I was blessed to hear a wonderful homily yesterday to remind me about the powerful truth behind this Gospel message. I often wonder why I grew up, never having this truth revealed to me. Perhaps it was too much a temptation towards liberation theology for the mainstream Church, to emphasize not only charity, but solidarity. To share a penny if a penny is all you have.

The priest in my poor parish yesterday tried to imagine the story in our own context. Perhaps, he said, the people came together and pulled out their empanadas or what other little food they had, and together experienced the blessed and broken bread of Christ in ways we might struggle to imagine. It was a powerful idea to fill the Church hall with that day.

I just finished a book called Blood Brothers the other day. It deals with Iraqi veterans, amputated in the war, who come back to rebuild their lives. And it mentioned how everyday, one of the men had a tradition on his way to work to buy a coffee and sandwich for a homeless man he would see day after day. The symbolism is so powerful. It’s the idea that each of us has an obligation when our car stops under that underpass or we walk by the man in the shaggy clothes shaking a cup of change, to help. I came across this quote below while reading about Dorothy Day, an ordinary woman whose ordinary vision has created inspiration for millions of Catholics like myself. It gets to the true multiplication of the bread: us.

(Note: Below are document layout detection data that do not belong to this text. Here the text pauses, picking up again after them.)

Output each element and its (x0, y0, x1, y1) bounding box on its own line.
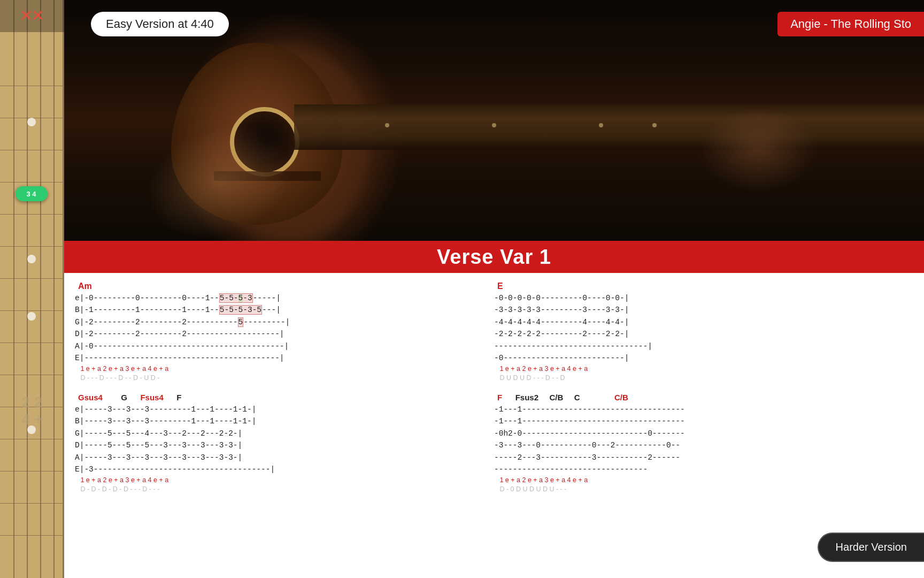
gsus4-e-low-string: E|-3------------------------------------… (75, 463, 494, 475)
e-tab-lines: -0-0-0-0-0---------0----0-0-| -3-3-3-3-3… (494, 292, 913, 364)
e-e-low-string: -0--------------------------| (494, 352, 913, 364)
am-label: Am (78, 282, 92, 291)
f-label-left: F (176, 393, 181, 402)
am-d-string: D|-2---------2---------2----------------… (75, 328, 494, 340)
x-symbol: ✕✕ (20, 6, 43, 26)
sidebar-dot-1 (27, 118, 36, 126)
fsus4-label: Fsus4 (140, 393, 163, 402)
gsus4-label: Gsus4 (78, 393, 103, 402)
corner-numbers: 2 24 + (0, 394, 64, 428)
am-b-string: B|-1---------1---------1----1--5-5-5-3-5… (75, 304, 494, 316)
tab-e-section: E -0-0-0-0-0---------0----0-0-| -3-3-3-3… (494, 282, 913, 383)
sidebar-dot-4 (27, 312, 36, 321)
f-d-string: -3---3---0-----------0---2-----------0-- (494, 439, 913, 451)
tab-row-2: Gsus4 G Fsus4 F e|-----3---3---3--------… (75, 393, 913, 495)
gsus4-strum-row: D - D - D - D - D - - - D - - - (75, 485, 494, 495)
c-label: C (574, 393, 580, 402)
e-b-string: -3-3-3-3-3---------3----3-3-| (494, 304, 913, 316)
am-beat-row: 1 e + a 2 e + a 3 e + a 4 e + a (75, 364, 494, 374)
e-chord-label: E (494, 282, 913, 291)
f-chord-labels: F Fsus2 C/B C C/B (494, 393, 913, 402)
e-e-string: -0-0-0-0-0---------0----0-0-| (494, 292, 913, 304)
f-g-string: -0h2-0---------------------------0------… (494, 428, 913, 439)
gsus4-g-string: G|-----5---5---4---3---2---2---2-2-| (75, 428, 494, 439)
tab-am-section: Am e|-0---------0---------0----1--5-5-5-… (75, 282, 494, 383)
gsus4-b-string: B|-----3---3---3---------1---1----1-1-| (75, 415, 494, 427)
fsus2-label: Fsus2 (515, 393, 538, 402)
f-e-low-string: --------------------------------- (494, 463, 913, 475)
sidebar-dot-3 (27, 255, 36, 263)
f-label: F (497, 393, 502, 402)
am-e-low-string: E|--------------------------------------… (75, 352, 494, 364)
e-strum-row: D U D U D - - - D - - D (494, 374, 913, 383)
f-b-string: -1---1----------------------------------… (494, 415, 913, 427)
e-d-string: -2-2-2-2-2---------2----2-2-| (494, 328, 913, 340)
angie-text: Angie - The Rolling Sto (790, 17, 911, 31)
gsus4-d-string: D|-----5---5---5---3---3---3---3-3-| (75, 439, 494, 451)
gsus4-a-string: A|-----3---3---3---3---3---3---3-3-| (75, 452, 494, 463)
sidebar: ✕✕ 3 4 2 24 + (0, 0, 64, 578)
e-beat-row: 1 e + a 2 e + a 3 e + a 4 e + a (494, 364, 913, 374)
section-bar: Verse Var 1 (64, 241, 924, 273)
tab-area: Am e|-0---------0---------0----1--5-5-5-… (64, 273, 924, 578)
f-e-string: -1---1----------------------------------… (494, 404, 913, 415)
cb-label-1: C/B (549, 393, 563, 402)
harder-version-label: Harder Version (836, 541, 907, 553)
am-e-string: e|-0---------0---------0----1--5-5-5-3--… (75, 292, 494, 304)
f-beat-row: 1 e + a 2 e + a 3 e + a 4 e + a (494, 476, 913, 485)
angie-badge: Angie - The Rolling Sto (777, 12, 924, 36)
e-g-string: -4-4-4-4-4---------4----4-4-| (494, 316, 913, 328)
tab-f-section: F Fsus2 C/B C C/B -1---1----------------… (494, 393, 913, 495)
gsus4-tab-lines: e|-----3---3---3---------1---1----1-1-| … (75, 404, 494, 476)
gsus4-beat-row: 1 e + a 2 e + a 3 e + a 4 e + a (75, 476, 494, 485)
easy-version-badge: Easy Version at 4:40 (91, 12, 229, 36)
gsus4-chord-labels: Gsus4 G Fsus4 F (75, 393, 494, 402)
f-tab-lines: -1---1----------------------------------… (494, 404, 913, 476)
f-a-string: -----2---3-----------3-----------2------ (494, 452, 913, 463)
g-label: G (121, 393, 127, 402)
fret-position-marker: 3 4 (16, 186, 48, 201)
easy-version-text: Easy Version at 4:40 (106, 17, 214, 31)
am-g-string: G|-2---------2---------2-----------5----… (75, 316, 494, 328)
tab-row-1: Am e|-0---------0---------0----1--5-5-5-… (75, 282, 913, 383)
tab-gsus4-section: Gsus4 G Fsus4 F e|-----3---3---3--------… (75, 393, 494, 495)
am-a-string: A|-0------------------------------------… (75, 340, 494, 352)
am-tab-lines: e|-0---------0---------0----1--5-5-5-3--… (75, 292, 494, 364)
section-title: Verse Var 1 (437, 246, 551, 269)
f-strum-row: D - 0 D U D U D U - - - (494, 485, 913, 495)
x-marks-area: ✕✕ (0, 0, 64, 32)
am-strum-row: D - - - D - - - D - - D - U D - (75, 374, 494, 383)
e-label: E (497, 282, 503, 291)
e-a-string: ---------------------------------| (494, 340, 913, 352)
cb-label-2: C/B (614, 393, 628, 402)
am-chord-label: Am (75, 282, 494, 291)
gsus4-e-string: e|-----3---3---3---------1---1----1-1-| (75, 404, 494, 415)
harder-version-button[interactable]: Harder Version (818, 533, 924, 562)
fret-numbers: 3 4 (26, 190, 36, 198)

“Bread and truth, truth and bread, making the rounds. Today’s food would yield short of death (the death of the soul), to tomorrow’s hunger; the task would never end. But let tomorrow take care of itself; it was today’s hunger that must be met. Let us meet it. Let us multiply ourselves, in the youth, the workers, the poor, the street people, the excluded. All have the truth to offer; all can multiply bread, bake it, break it, pass it on.” Daniel Berrigan, S.J.